> EXTRACTED RECORDS:
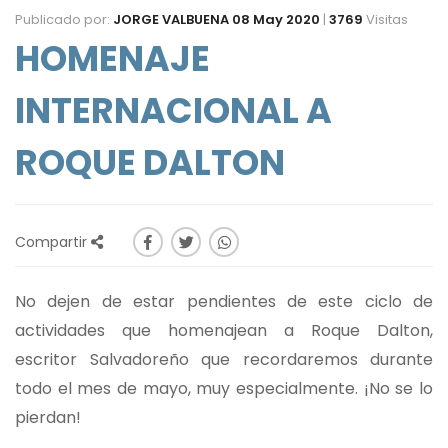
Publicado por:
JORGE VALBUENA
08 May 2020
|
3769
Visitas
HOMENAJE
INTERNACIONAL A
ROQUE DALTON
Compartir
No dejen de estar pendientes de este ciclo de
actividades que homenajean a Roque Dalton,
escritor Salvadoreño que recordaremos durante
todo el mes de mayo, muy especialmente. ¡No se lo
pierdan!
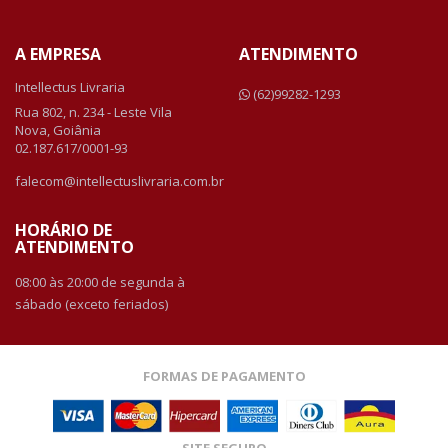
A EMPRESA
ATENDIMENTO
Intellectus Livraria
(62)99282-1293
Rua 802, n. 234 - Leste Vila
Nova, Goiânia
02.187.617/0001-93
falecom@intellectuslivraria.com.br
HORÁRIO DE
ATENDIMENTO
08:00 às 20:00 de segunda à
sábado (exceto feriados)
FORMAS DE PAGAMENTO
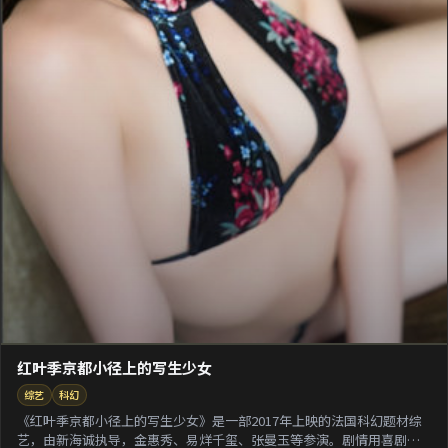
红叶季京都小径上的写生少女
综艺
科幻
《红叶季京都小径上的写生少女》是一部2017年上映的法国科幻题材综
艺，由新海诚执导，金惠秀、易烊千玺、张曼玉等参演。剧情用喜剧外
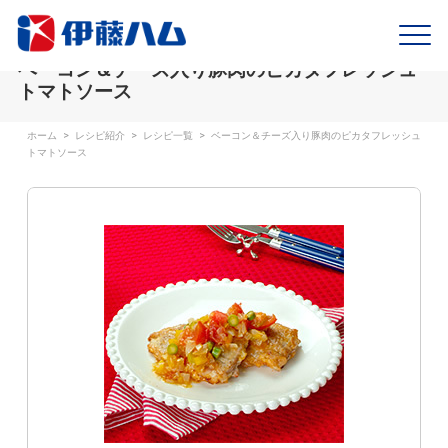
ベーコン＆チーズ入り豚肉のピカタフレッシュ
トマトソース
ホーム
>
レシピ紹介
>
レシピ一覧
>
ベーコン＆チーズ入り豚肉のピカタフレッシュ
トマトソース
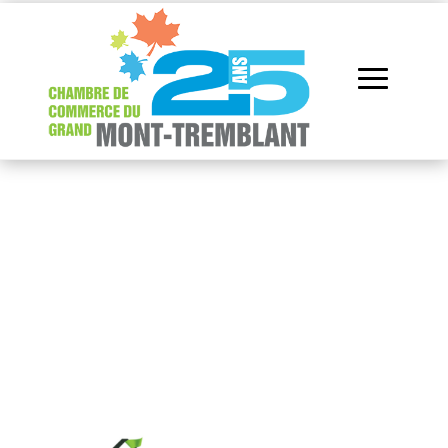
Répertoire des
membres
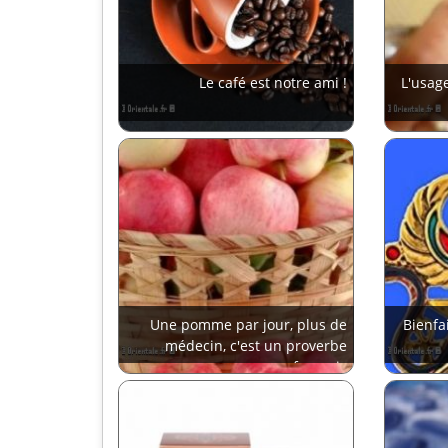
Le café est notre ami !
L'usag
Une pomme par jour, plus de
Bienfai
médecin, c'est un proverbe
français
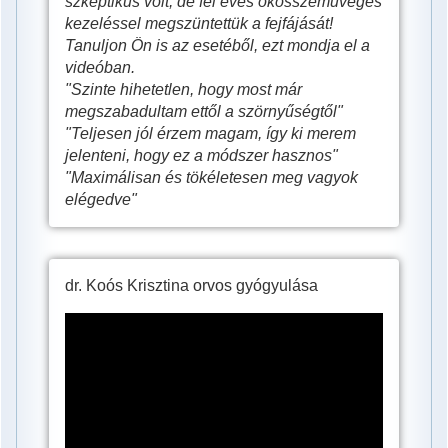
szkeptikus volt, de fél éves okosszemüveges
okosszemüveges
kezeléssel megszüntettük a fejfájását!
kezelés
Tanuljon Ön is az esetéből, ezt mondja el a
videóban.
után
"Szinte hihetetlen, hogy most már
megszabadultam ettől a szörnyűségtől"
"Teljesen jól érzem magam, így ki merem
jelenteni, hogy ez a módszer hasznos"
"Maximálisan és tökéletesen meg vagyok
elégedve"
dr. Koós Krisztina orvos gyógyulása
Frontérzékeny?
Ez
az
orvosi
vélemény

> YOUR OBJECTIVE: Could the data above be copied out exactly, with no pictures kept?

> SOLUTION TO THE PROBLEM:
Publicado por:
JORGE VALBUENA
08 May 2020
|
3769
Visitas
HOMENAJE
INTERNACIONAL A
ROQUE DALTON
Compartir
No dejen de estar pendientes de este ciclo de
actividades que homenajean a Roque Dalton,
escritor Salvadoreño que recordaremos durante
todo el mes de mayo, muy especialmente. ¡No se lo
pierdan!
A EMPRESA
ATENDIMENTO
Intellectus Livraria
(62)99282-1293
Rua 802, n. 234 - Leste Vila
Nova, Goiânia
02.187.617/0001-93
falecom@intellectuslivraria.com.br
HORÁRIO DE
ATENDIMENTO
08:00 às 20:00 de segunda à
sábado (exceto feriados)
FORMAS DE PAGAMENTO
红叶季京都小径上的写生少女
综艺
科幻
《红叶季京都小径上的写生少女》是一部2017年上映的法国科幻题材综
艺，由新海诚执导，金惠秀、易烊千玺、张曼玉等参演。剧情用喜剧外
ベーコン＆チーズ入り豚肉のピカタフレッシュ
トマトソース
ホーム
>
レシピ紹介
>
レシピ一覧
>
ベーコン＆チーズ入り豚肉のピカタフレッシュ
トマトソース
Répertoire des
membres
Le café est notre ami !
L'usag
Une pomme par jour, plus de
Bienfai
médecin, c'est un proverbe
français
szkeptikus volt, de fél éves okosszemüveges
okosszemüveges
kezeléssel megszüntettük a fejfájását!
kezelés
Tanuljon Ön is az esetéből, ezt mondja el a
videóban.
után
"Szinte hihetetlen, hogy most már
megszabadultam ettől a szörnyűségtől"
"Teljesen jól érzem magam, így ki merem
jelenteni, hogy ez a módszer hasznos"
"Maximálisan és tökéletesen meg vagyok
elégedve"
dr. Koós Krisztina orvos gyógyulása
Frontérzékeny?
Ez
az
orvosi
vélemény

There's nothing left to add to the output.